Photo: Glenn Matsumura

Tennis legend Billie Jean King says men often walk up to her “with tears in their eyes.” They want her to know that watching her beat Bobby Riggs in the 1973 “Battle of the Sexes” match changed their world. “They say, ‘If I hadn’t seen that match, I know I wouldn’t be bringing up my daughter in the same way, because I insist that she and my son have equal opportunity.’”

On a national tour to celebrate the 35th anniversary of Title IX, the 1972 legislation that prohibits sex discrimination in federally funded education programs, King spoke to an enthusiastic, mostly female crowd in Maples Pavilion on April 28. She high-fived her way to a stage near the free-throw line and mugged her way through an almost two-hour conversation with LaDoris Cordell, JD ’74, special counselor to the president and Stanford’s Title IX compliance officer.

How much did King earn in 1967, when she took home three Wimbledon titles? “Zippity doo dah.”

What was the impact of the Riggs match on her life? “Sometimes I wake up in a sweat at night, thinking I haven’t played that match yet. Then I realize, ‘I’m 63, I’ve played it.’”

King’s remarks came at the end of a daylong conference on Title IX that was sponsored by the Center on Ethics and drew prominent national voices, as well as Stanford faculty, coaches and students. Director of athletics Bob Bowlsby addressed the “implications of the environment of commercialization” in intercollegiate sports, and head women’s basketball coach Tara VanDerveer spoke eloquently about the impact of the federal legislation: “Now little girls can really dream.” Panelists at the conference also noted widespread noncompliance with Title IX. For example, although women in Division I colleges are on average 54 percent of the student body, they receive only 43 percent of sports participation opportunities. “Girls still get $135 million less in scholarships,” King said. “We’re still so far behind—millions and millions of dollars behind.”

But the evening was mostly a celebration of King’s many accomplishments, including her role in establishing the Women’s Tennis Association in 1973. Three days before the start of that year’s Wimbledon tournament, she and 44 other female players holed up in a hotel room. “I told Betty Stove, ‘Lock the door,’ and at the end [of the discussion] we had formed the WTA. It was the first time women’s tennis had one voice.”

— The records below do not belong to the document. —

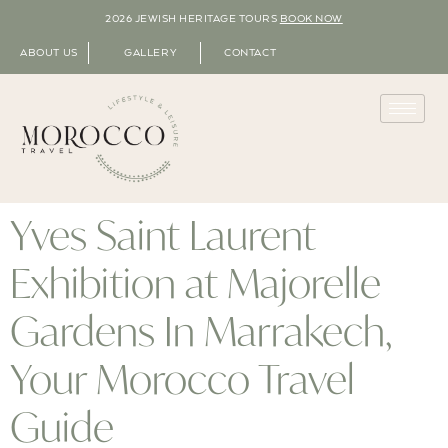
2026 JEWISH HERITAGE TOURS
BOOK NOW
ABOUT US
GALLERY
CONTACT
Yves Saint Laurent
Exhibition at Majorelle
Gardens In Marrakech,
Your Morocco Travel
Guide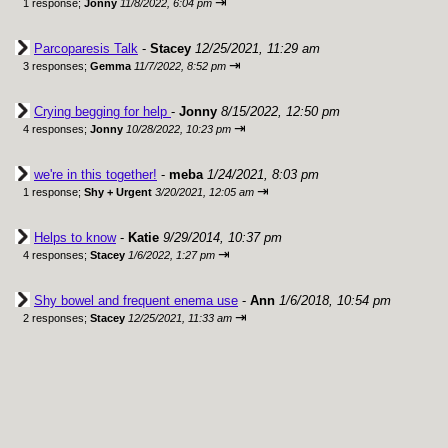
⇥
1 response;
Jonny
11/8/2022, 6:04 pm
Parcoparesis Talk
-
Stacey
12/25/2021, 11:29 am
⇥
3 responses;
Gemma
11/7/2022, 8:52 pm
Crying begging for help
-
Jonny
8/15/2022, 12:50 pm
⇥
4 responses;
Jonny
10/28/2022, 10:23 pm
we're in this together!
-
meba
1/24/2021, 8:03 pm
⇥
1 response;
Shy + Urgent
3/20/2021, 12:05 am
Helps to know
-
Katie
9/29/2014, 10:37 pm
⇥
4 responses;
Stacey
1/6/2022, 1:27 pm
Shy bowel and frequent enema use
-
Ann
1/6/2018, 10:54 pm
⇥
2 responses;
Stacey
12/25/2021, 11:33 am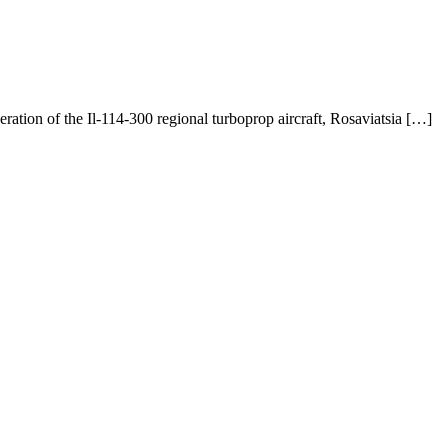
ation of the Il-114-300 regional turboprop aircraft, Rosaviatsia […]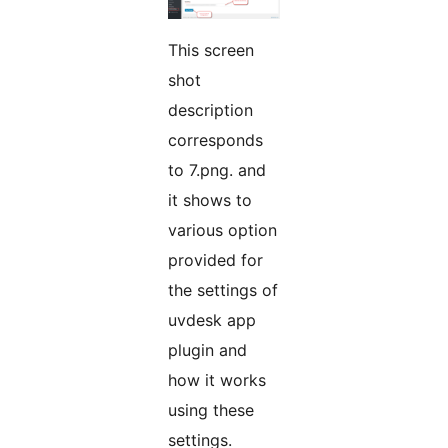
This screen
shot
description
corresponds
to 7.png. and
it shows to
various option
provided for
the settings of
uvdesk app
plugin and
how it works
using these
settings.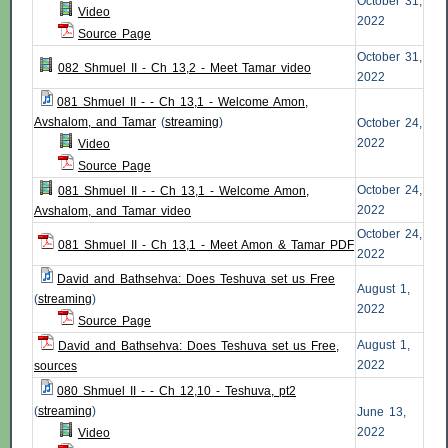
October 31,
Video
2022
Source Page
October 31,
082 Shmuel II - Ch 13,2 - Meet Tamar video
2022
081 Shmuel II - - Ch 13,1 - Welcome Amon,
Avshalom, and Tamar
(
streaming
)
October 24,
2022
Video
Source Page
October 24,
081 Shmuel II - - Ch 13,1 - Welcome Amon,
2022
Avshalom, and Tamar video
October 24,
081 Shmuel II - Ch 13,1 - Meet Amon & Tamar PDF
2022
David and Bathsehva: Does Teshuva set us Free
August 1,
(
streaming
)
2022
Source Page
August 1,
David and Bathsehva: Does Teshuva set us Free,
2022
sources
080 Shmuel II - - Ch 12,10 - Teshuva, pt2
(
streaming
)
June 13,
2022
Video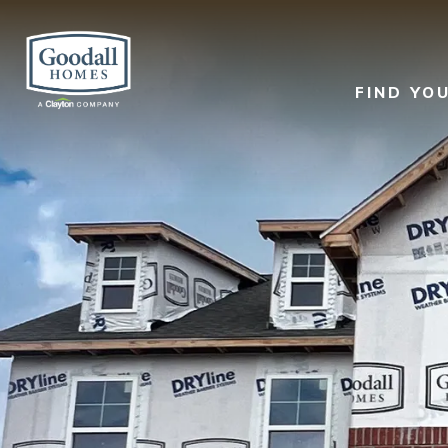
FIND YO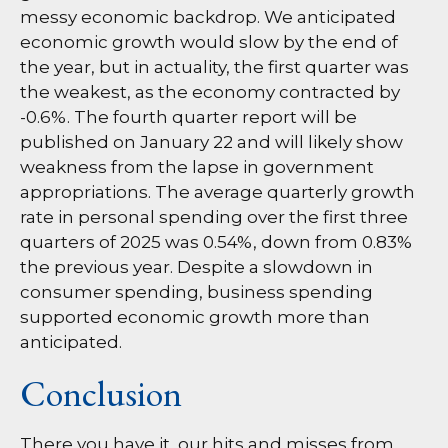
messy economic backdrop. We anticipated
economic growth would slow by the end of
the year, but in actuality, the first quarter was
the weakest, as the economy contracted by
-0.6%. The fourth quarter report will be
published on January 22 and will likely show
weakness from the lapse in government
appropriations. The average quarterly growth
rate in personal spending over the first three
quarters of 2025 was 0.54%, down from 0.83%
the previous year. Despite a slowdown in
consumer spending, business spending
supported economic growth more than
anticipated.
Conclusion
There you have it, our hits and misses from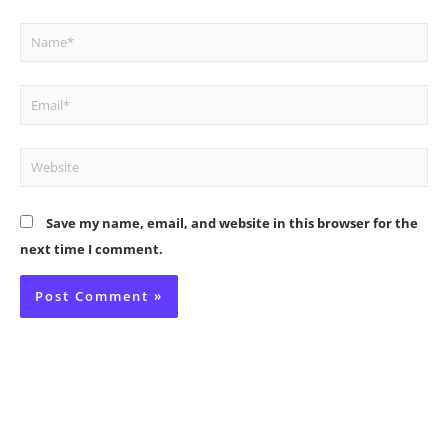
Name*
Email*
Website
Save my name, email, and website in this browser for the
next time I comment.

Last August, American tennis officials renamed the National Tennis Center in Flushing Meadows, N.Y., the United States Tennis Association Billie Jean King National Tennis Center. Quite a tribute for a kid who grew up playing on public courts in Long Beach, Calif.

King recounted how she had saved $8.29 in a Mason jar for her first racquet, and how she applied nail polish to keep fraying strings playable. She also told the Maples crowd that she’d been a backup singer for Elton John, and that her ophthalmologist is former tennis pro Renee Richards. On a quieter note, King said that coming out publicly as a lesbian was “the longest, hardest journey for me.” Adding that she was a “big believer in therapy,” King observed that, “Truth is important, and your truth can change as you discover who you truly are.”